Die Versuchsanordnung mit den Magneten. © PR/MIT Die Versuchsanordnung mit den Magneten.

Um das Aufheizen des Planeten zu stoppen, wird auf der ganzen Welt nach einer Energiequelle ohne CO2-Emissionen gesucht. Ein "ewiger" Kandidat ist die Kernfusion, sie verspricht unendliche Energie und das auch noch ohne die Risiken der heutigen Atomkraftwerke.

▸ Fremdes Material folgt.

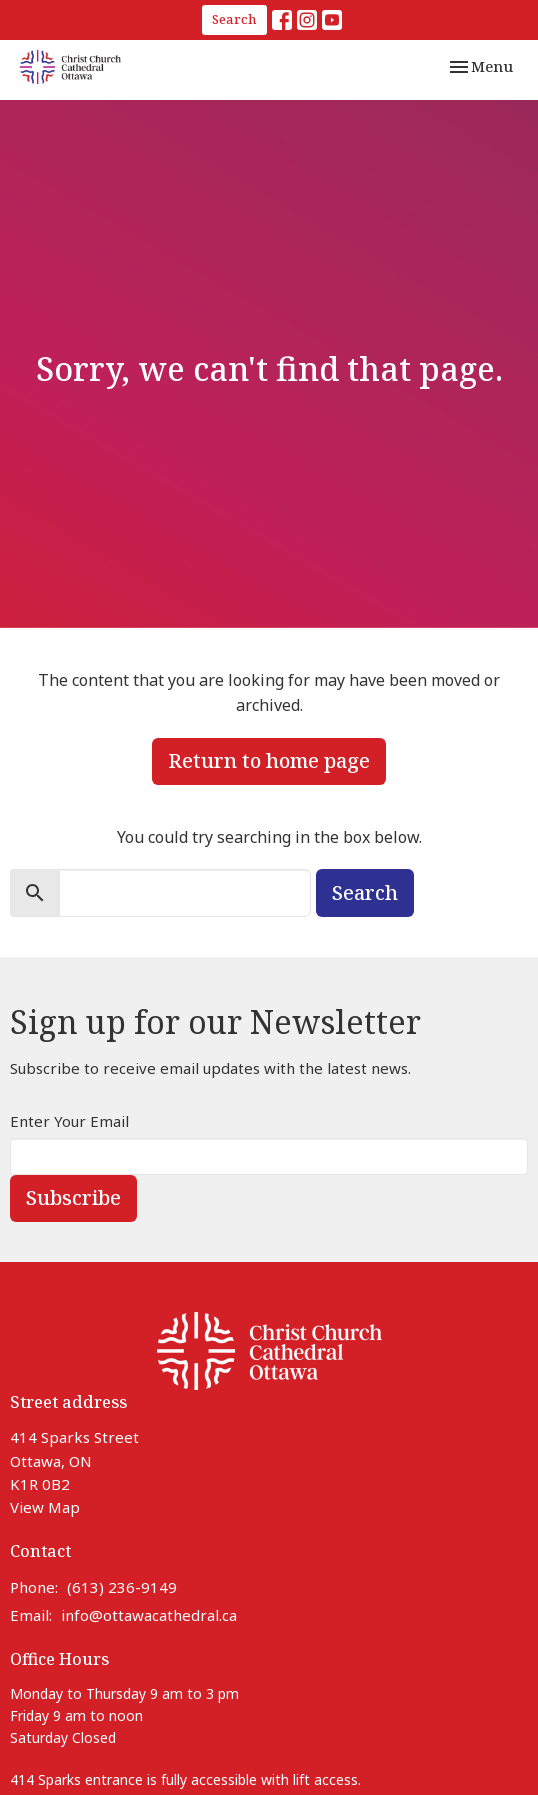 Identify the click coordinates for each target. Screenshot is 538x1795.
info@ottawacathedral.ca (149, 1615)
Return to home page (269, 760)
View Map (45, 1507)
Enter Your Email (69, 1121)
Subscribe (73, 1197)
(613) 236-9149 (122, 1587)
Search (234, 19) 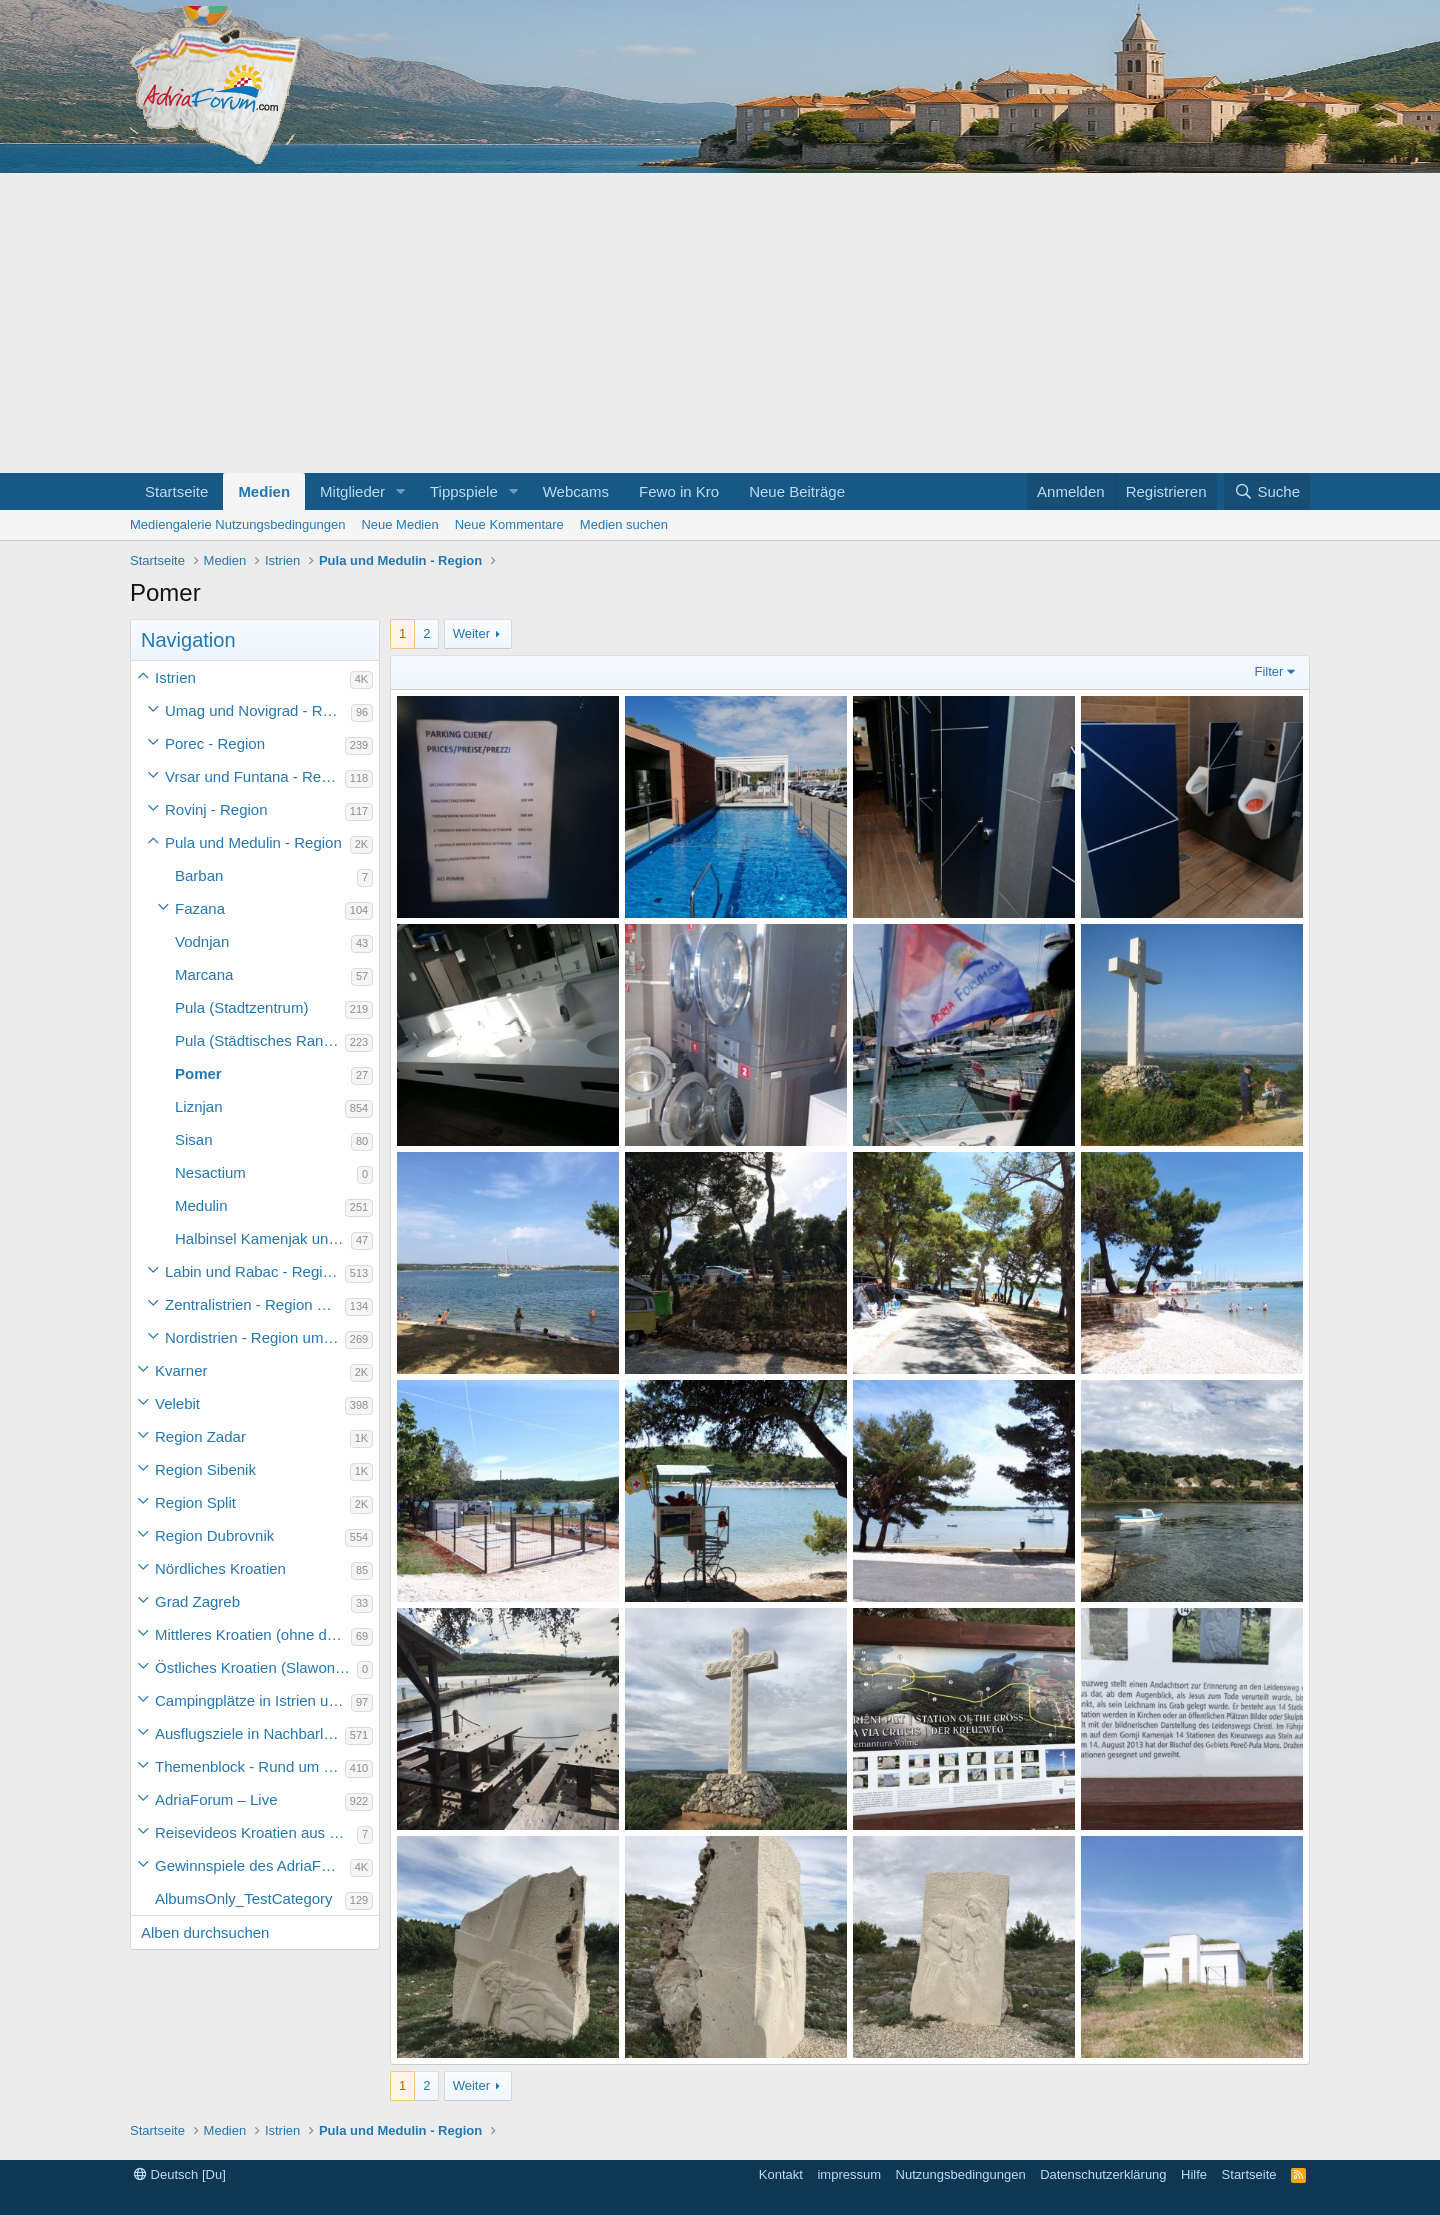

Die theoretischen Grundlagen für einen Fusionsreaktor haben sowjetische Wissenschaftler bereits Anfang der 1950er-Jahre gelegt, doch bislang ist es nicht gelungen, die technischen Probleme so eines Tokamak-Reaktors zu lösen. Dieser Reaktortyp sieht aus wie ein verdrehter Donut, in ihm sollen Bedingungen wie auf der Sonne künstlich hergestellt werden, um in einem Plasmaring eine Kernfusion herbeizuführen. Das bedeutet, extrem heiße Temperaturen und sehr hohe Drücke. Die werden von Elektro-Magneten erzeugt. Um von Versuchsapparaturen in die Nähe eines stromerzeugenden Reaktors zu gelangen, ist die Technik der Magneten entscheidend. Sie dürfen nicht mehr Strom verbrauchen, als bei der Fusion entsteht.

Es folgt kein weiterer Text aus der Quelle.